DAKAR,25 MARS 2026(JVFE)-Au 26e jour de la guerre (24-25 mars 2026), une ouverture diplomatique majeure semble se dessiner entre Washington et Téhéran, malgré des démentis iraniens persistants sur la tenue de négociations directes.
Trump avait auparavant menacé de « raser » les centrales électriques iraniennes, ce qui, selon certains, constituerait un crime de guerre, si le détroit n’était pas rouvert avant lundi soir, heure de Washington.
Alors qu’un conflit militaire d’envergure oppose les États-Unis et Israël à l’Iran depuis début mars 2026, des signaux diplomatiques contradictoires ont émergé le 24 et 25 mars 2026 concernant un éventuel plan de paix et la circulation dans le détroit d’Ormuz.
Face au blocus qui a fait s’envoler les prix mondiaux de l’énergie, l’Iran a assoupli sa position maritime via une lettre à l’Organisation maritime internationale (OMI) :
- Navires “non hostiles” autorisés : Téhéran autorise désormais le passage des navires qui ne participent pas et ne soutiennent pas “l’agression contre l’Iran”.
- Exclusion stricte : Les navires appartenant ou associés aux États-Unis ou à Israël restent formellement interdits de passage.

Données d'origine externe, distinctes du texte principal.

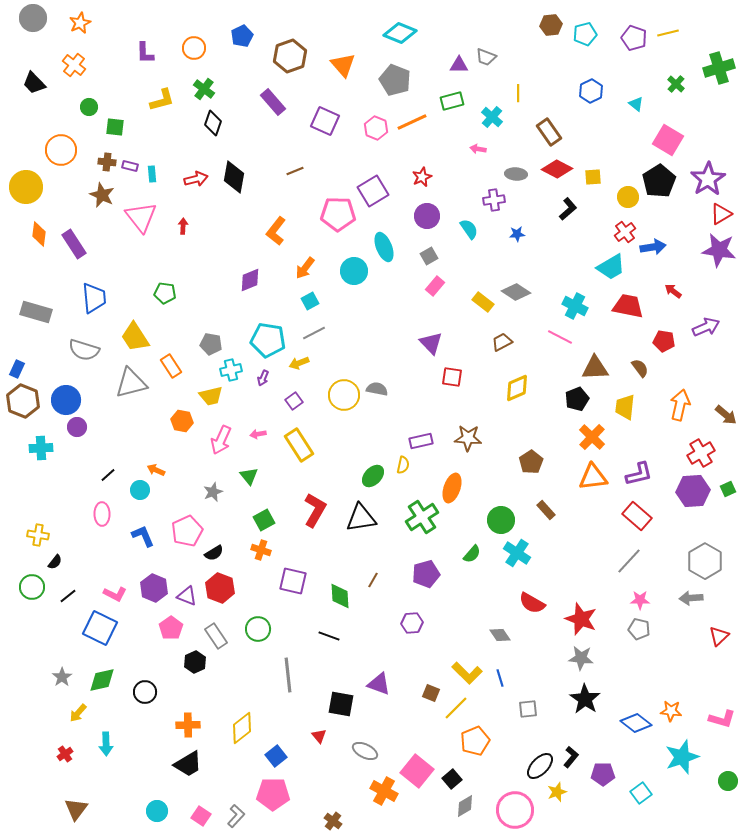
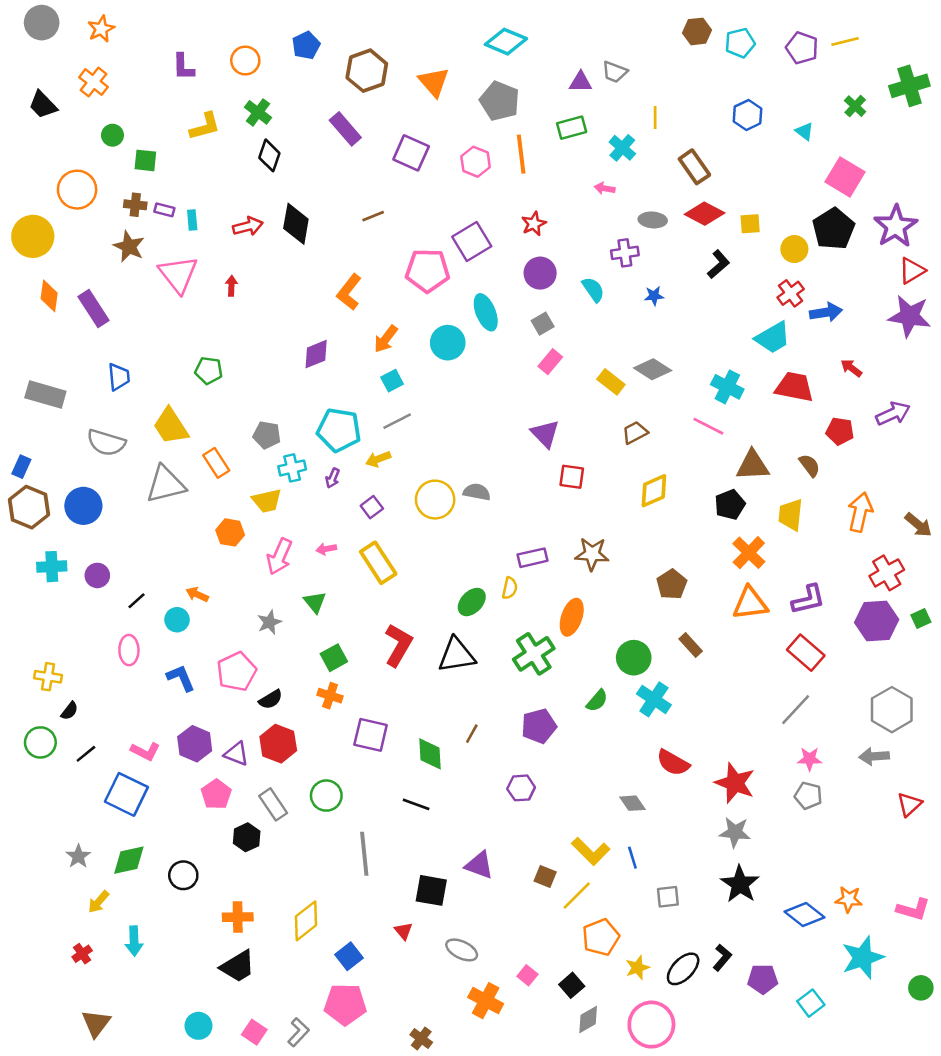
orange line: (412, 122) -> (521, 154), turned -72
blue trapezoid: (94, 298) -> (119, 377), size x0.7
purple circle: (77, 427) -> (97, 575), moved
pink square: (417, 771) -> (527, 975), size x0.5
yellow star: (557, 792) -> (637, 968), moved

- Conditions de transit : Pour bénéficier de ce passage sécurisé, les navires doivent se coordonner avec les autorités iraniennes et respecter strictement les réglementations de sécurité imposées par Téhéran.
- Réaction des marchés : Donald Trump a qualifié cette annonce de “cadeau” et de signe de bonne foi dans le cadre des négociations.
Le conflit reste toutefois actif, avec des frappes persistantes et des menaces de ripostes sur des infrastructures vitales si les négociations n’aboutissent pas rapidement.
Le président américain a intensifié ses efforts diplomatiques tout en maintenant une pression militaire.
Donald Trump a officiellement transmis une proposition de paix à Téhéran pour mettre fin aux hostilités.
Donald Trump a proposé un plan de paix à l’Iran et s’est montré optimiste sur les chances de parvenir à un accord, Téhéran indiquant de son côté qu’il laissera passer les navires non hostiles par le stratégique détroit d’Ormuz, au 26e jour de la guerre qui embrase le Moyen-Orient.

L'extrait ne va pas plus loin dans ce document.